Other IAT-related changes coming in March of 2027 include an optional date of birth field, and the ability to send IAT transactions to non-bank foreign financial agencies such as third-party senders, along with supporting data field expansion for related transactions.
GENIUS Act Regulations: The Fight to Own Digital Payments
Given the current U.S. administration’s focus on innovation, banks are also keenly awaiting rules and regulations related to last year’s GENIUS Act, which are expected by July 2026.
As the Act moves toward full implementation in January of 2027, many leading banks are actively exploring growth opportunities associated with the stablecoin promise of a payment alternative fully secured by cash and other assets, rather than by government guarantee, as well as the competitive threats payment stablecoins are likely to introduce from non-bank financial institutions.

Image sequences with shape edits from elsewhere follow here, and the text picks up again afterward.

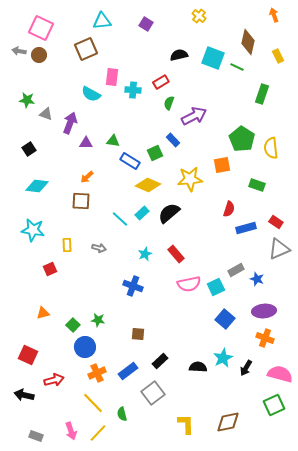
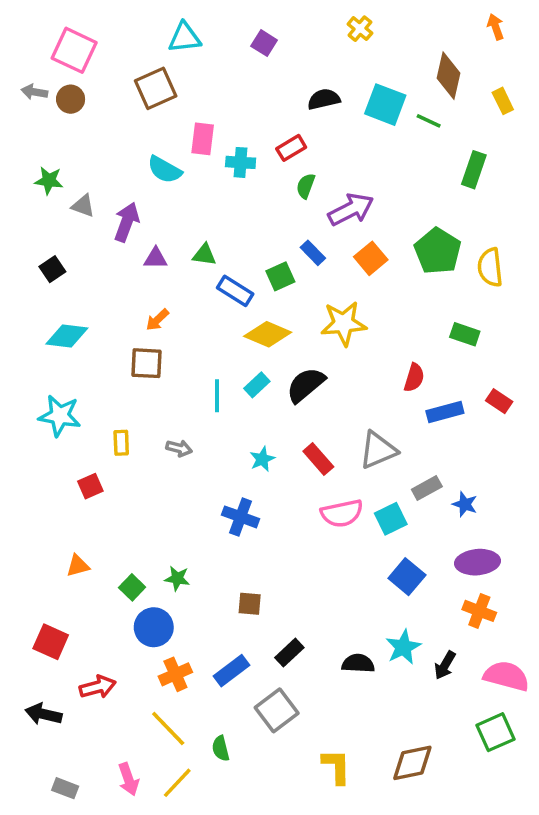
orange square: (222, 165) -> (371, 258), moved, turned -30
cyan line: (120, 219) -> (217, 396), turned 48
gray triangle: (279, 249) -> (378, 450), moved

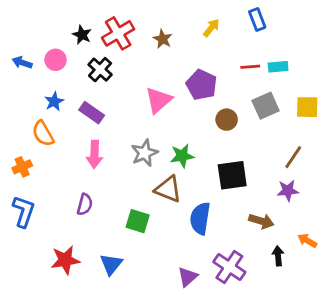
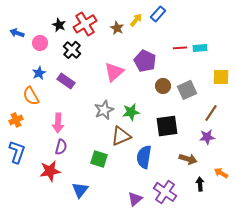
blue rectangle: (257, 19) -> (158, 14), moved, turned 63
yellow arrow: (211, 28) -> (136, 20), moved
blue arrow: (22, 63) -> (17, 33), moved
gray square: (266, 106) -> (187, 90), moved
pink arrow: (94, 154) -> (58, 123), moved
brown triangle: (168, 189) -> (121, 136), turned -45
red star: (65, 260) -> (50, 171), moved

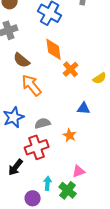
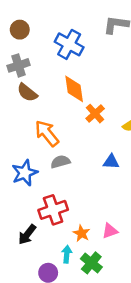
brown semicircle: (22, 60) -> (27, 93), moved
gray semicircle: (43, 123) -> (60, 162), moved
orange star: (70, 135) -> (81, 233), moved
pink triangle: (79, 171) -> (110, 231), moved

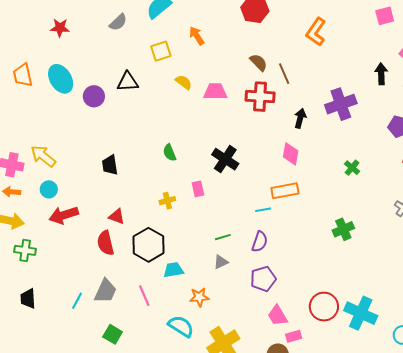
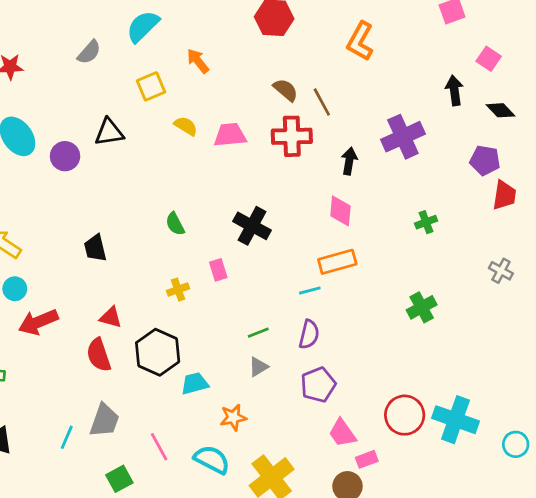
green cross: (352, 168) -> (426, 222), turned 35
pink line: (144, 296) -> (159, 447), moved
green square: (113, 334) -> (119, 479), turned 36

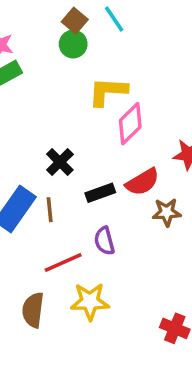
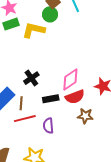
yellow L-shape: (108, 91) -> (34, 30), moved
pink diamond: (130, 124) -> (70, 79), moved
red line: (63, 262) -> (25, 119), moved

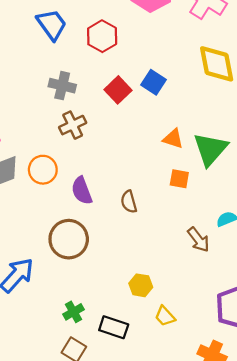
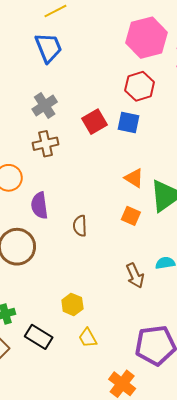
red hexagon: (102, 36) -> (140, 86), moved
blue square: (154, 82) -> (129, 122), turned -35
gray cross: (62, 86) -> (45, 106), turned 30

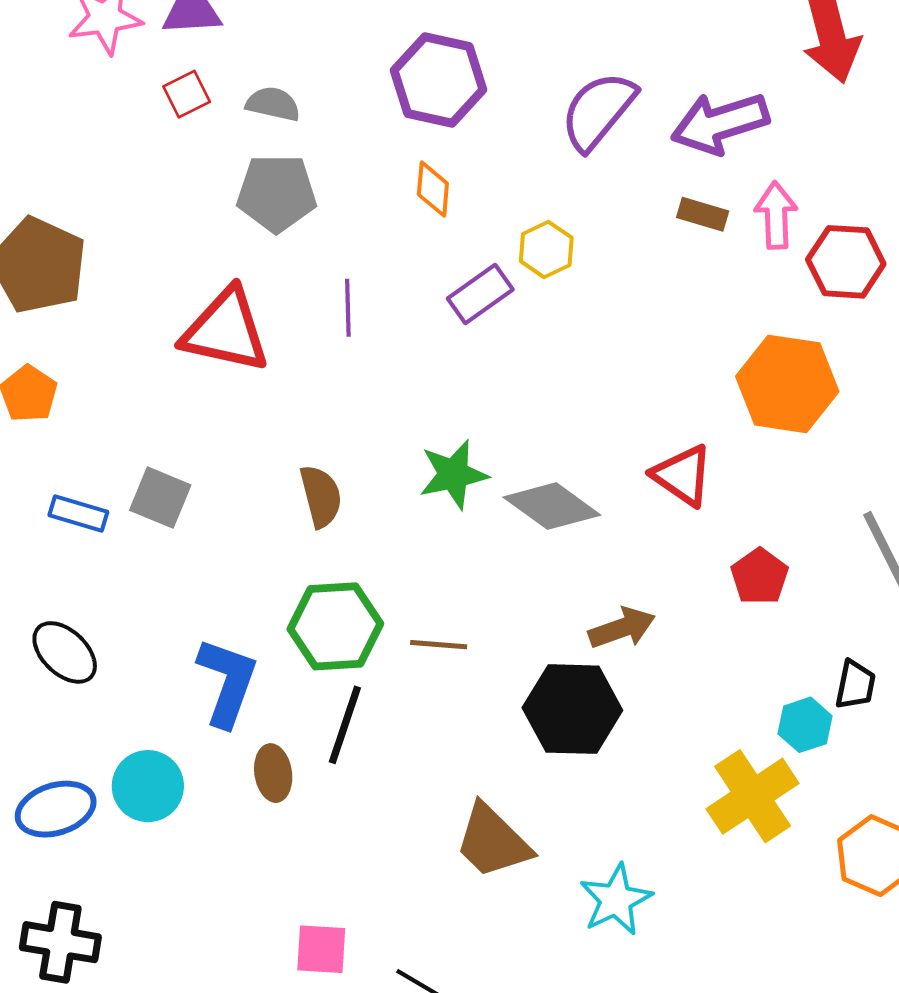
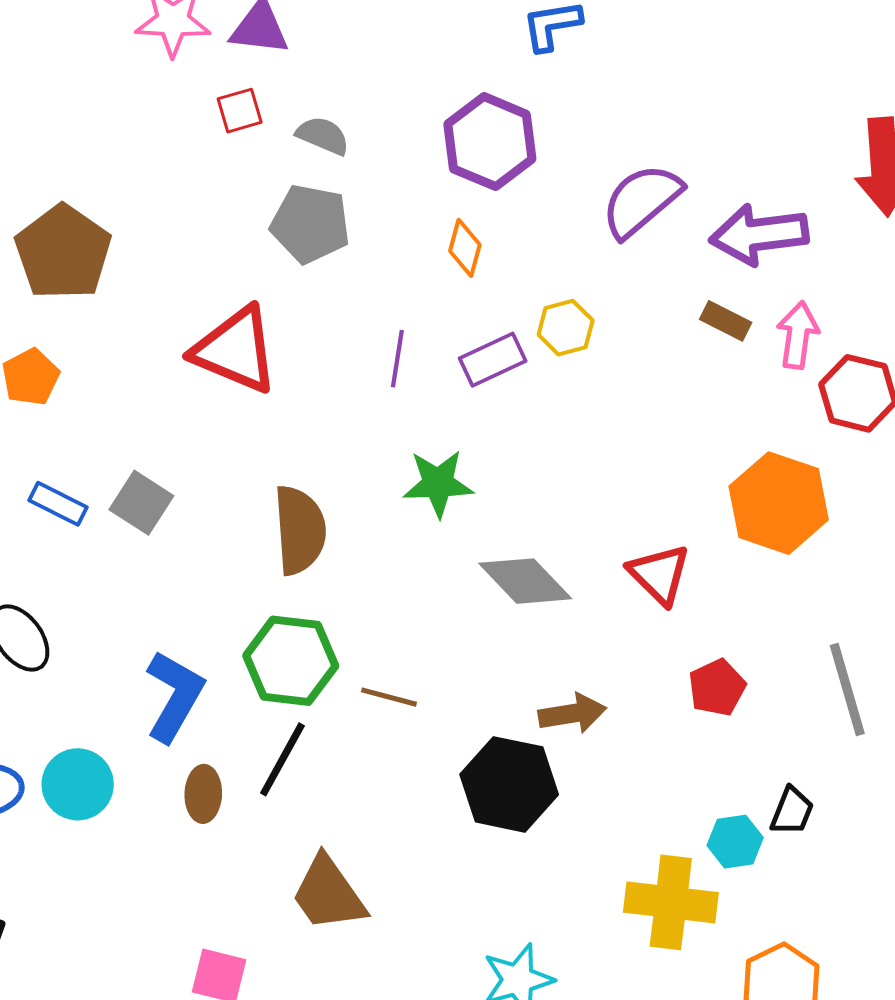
purple line: (348, 308) -> (397, 359), moved
green star: (453, 474) -> (438, 483), moved
brown semicircle: (321, 496) -> (300, 530), size x1.4
yellow cross: (753, 796) -> (671, 902), turned 30
brown trapezoid: (493, 841) -> (328, 894), moved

Borrowing heavily from the framework used to govern existing cash deposits, the GENIUS Act itself contains familiar regulatory strictures governing permitted issuers, including bank subsidiaries and federally qualified non-banks. These include keeping 100% reserve requirements in cash or highly liquid assets, meeting AML/Fraud compliance requirements, and rolling out robust consumer protections.
Details that banking associations and their members will be monitoring closely as regulations emerge include the extent to which platforms may offer rewards that could threaten bank deposits. This could shift competitive dynamics by enabling the emergence of new players such as retailers and financial platforms in the dawning stablecoin era.

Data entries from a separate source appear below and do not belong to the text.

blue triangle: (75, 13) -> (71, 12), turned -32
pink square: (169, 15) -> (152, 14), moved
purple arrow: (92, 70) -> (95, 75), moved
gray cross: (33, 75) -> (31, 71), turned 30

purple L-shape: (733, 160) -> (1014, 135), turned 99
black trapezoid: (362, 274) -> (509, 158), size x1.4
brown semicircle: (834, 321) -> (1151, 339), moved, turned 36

Payments Canada: An Ongoing Journey North of the Border
The multi-year modernization of systems and rules which Canada launched in 2016 continues apace, with key deadlines both this year and next.
Payments Canada is built around a comprehensive, long-term vision and modernization roadmap to deliver faster, more data-rich payments with greater cross-border convenience, among other goals.
In the context of ongoing ISO 20022 adoption milestones across payment rails including high-value payments system Lynx, banks are focused on the Real-Time Rail (RTR) instant payment system now being tested. It’s expected to roll out in phases later this year.
Beyond Compliance
While regulatory change is nothing new for banks, themes taking shape in 2026 point to bigger changes (and more of them) than in the recent past. Fraud threats are getting sharper. New payment types are going mainstream, and modernized payment systems are finally nearing completion after years of planning. This calls for new ways of strategizing.
For banks and NBFIs across North America, the opportunity this year is to treat changes as more than just another set of deadlines. Together they signal a moment to strengthen fraud defenses, improve customer experience, and participate in a payments ecosystem that looks far more open, instant, and data rich. FIs that get ahead of the shift are likely to be in the strongest position when the next wave of innovation hits.